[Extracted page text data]
■ ■ ■

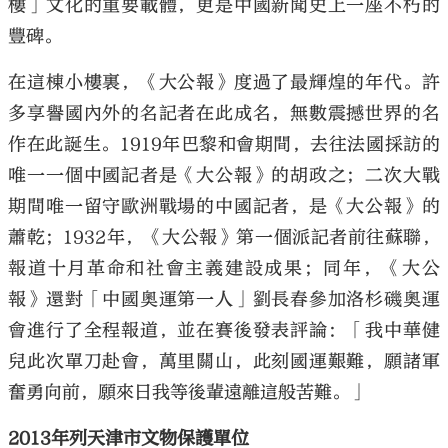
樓」文化的重要載體，更是中國新聞史上一座不朽的
豐碑。
在這棟小樓裏，《大公報》度過了最輝煌的年代。許
多享譽國內外的名記者在此成名，無數震撼世界的名
作在此誕生。1919年巴黎和會期間，去往法國採訪的
唯一一個中國記者是《大公報》的胡政之；二次大戰
期間唯一留守歐洲戰場的中國記者，是《大公報》的
蕭乾；1932年，《大公報》第一個派記者前往蘇聯，
報道十月革命和社會主義建設成果；同年，《大公
報》還對「中國奧運第一人」劉長春參加洛杉磯奧運
會進行了全程報道，並在賽後發表評論：「我中華健
兒此次單刀赴會，萬里關山，此刻國運艱難，願諸軍
奮勇向前，願來日我等後輩遠離這般苦難。」
2013年列天津市文物保護單位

■ ■ ■

Output the entries exactly as they appear, with no pictures included.

樓」文化的重要載體，更是中國新聞史上一座不朽的
豐碑。
在這棟小樓裏，《大公報》度過了最輝煌的年代。許
多享譽國內外的名記者在此成名，無數震撼世界的名
作在此誕生。1919年巴黎和會期間，去往法國採訪的
唯一一個中國記者是《大公報》的胡政之；二次大戰
期間唯一留守歐洲戰場的中國記者，是《大公報》的
蕭乾；1932年，《大公報》第一個派記者前往蘇聯，
報道十月革命和社會主義建設成果；同年，《大公
報》還對「中國奧運第一人」劉長春參加洛杉磯奧運
會進行了全程報道，並在賽後發表評論：「我中華健
兒此次單刀赴會，萬里關山，此刻國運艱難，願諸軍
奮勇向前，願來日我等後輩遠離這般苦難。」
2013年列天津市文物保護單位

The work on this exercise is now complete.